TASK GOAL: In the data below, one line contains "Средиземноморье" and a later one contains "Тоскана - это центрально-западный регион". Print both, with every line between them, exactly and alone.

EXERCISE INPUTS:
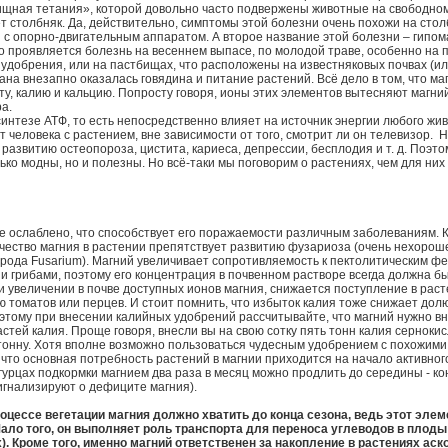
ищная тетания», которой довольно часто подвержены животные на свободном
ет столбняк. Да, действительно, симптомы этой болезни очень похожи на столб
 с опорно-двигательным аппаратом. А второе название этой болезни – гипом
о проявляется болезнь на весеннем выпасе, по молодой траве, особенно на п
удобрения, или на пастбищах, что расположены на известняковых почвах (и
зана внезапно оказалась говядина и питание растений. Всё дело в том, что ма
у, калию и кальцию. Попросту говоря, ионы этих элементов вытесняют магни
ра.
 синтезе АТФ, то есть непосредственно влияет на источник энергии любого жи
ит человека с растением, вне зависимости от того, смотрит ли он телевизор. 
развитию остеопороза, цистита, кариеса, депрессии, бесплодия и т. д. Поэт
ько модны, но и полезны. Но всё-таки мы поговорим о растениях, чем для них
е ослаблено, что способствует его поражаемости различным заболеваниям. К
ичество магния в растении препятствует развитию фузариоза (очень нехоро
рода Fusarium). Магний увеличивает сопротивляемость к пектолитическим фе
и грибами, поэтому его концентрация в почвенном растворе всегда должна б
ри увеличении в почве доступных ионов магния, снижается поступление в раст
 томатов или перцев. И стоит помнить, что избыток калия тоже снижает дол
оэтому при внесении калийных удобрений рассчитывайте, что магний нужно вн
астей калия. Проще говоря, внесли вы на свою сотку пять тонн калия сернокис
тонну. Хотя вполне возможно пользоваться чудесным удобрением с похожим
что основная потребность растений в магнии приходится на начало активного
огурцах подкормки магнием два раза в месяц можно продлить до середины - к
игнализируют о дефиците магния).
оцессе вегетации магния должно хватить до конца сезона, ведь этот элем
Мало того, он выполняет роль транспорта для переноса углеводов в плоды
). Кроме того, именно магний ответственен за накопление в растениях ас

==

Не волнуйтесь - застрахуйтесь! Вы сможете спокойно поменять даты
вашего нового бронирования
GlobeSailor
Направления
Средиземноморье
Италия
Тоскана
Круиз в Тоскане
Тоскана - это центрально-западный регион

--

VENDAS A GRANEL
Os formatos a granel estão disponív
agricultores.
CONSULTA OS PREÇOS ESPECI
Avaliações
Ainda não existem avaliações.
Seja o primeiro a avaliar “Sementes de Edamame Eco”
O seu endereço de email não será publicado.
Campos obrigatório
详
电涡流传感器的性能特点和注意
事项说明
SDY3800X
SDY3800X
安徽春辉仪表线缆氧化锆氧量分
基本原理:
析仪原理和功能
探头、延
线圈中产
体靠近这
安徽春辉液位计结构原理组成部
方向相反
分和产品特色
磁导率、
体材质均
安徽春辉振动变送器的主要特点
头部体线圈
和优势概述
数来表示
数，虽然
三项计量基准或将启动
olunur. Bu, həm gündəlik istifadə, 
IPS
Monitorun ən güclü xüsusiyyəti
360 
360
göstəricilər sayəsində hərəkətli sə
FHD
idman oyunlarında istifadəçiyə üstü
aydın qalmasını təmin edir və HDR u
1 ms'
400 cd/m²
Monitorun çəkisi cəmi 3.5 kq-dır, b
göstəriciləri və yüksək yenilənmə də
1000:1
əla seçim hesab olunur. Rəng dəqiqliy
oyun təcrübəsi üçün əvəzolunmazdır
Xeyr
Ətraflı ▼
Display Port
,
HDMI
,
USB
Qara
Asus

SOLUTION TO THE EXERCISE:
Средиземноморье
Италия
Тоскана
Круиз в Тоскане
Тоскана - это центрально-западный регион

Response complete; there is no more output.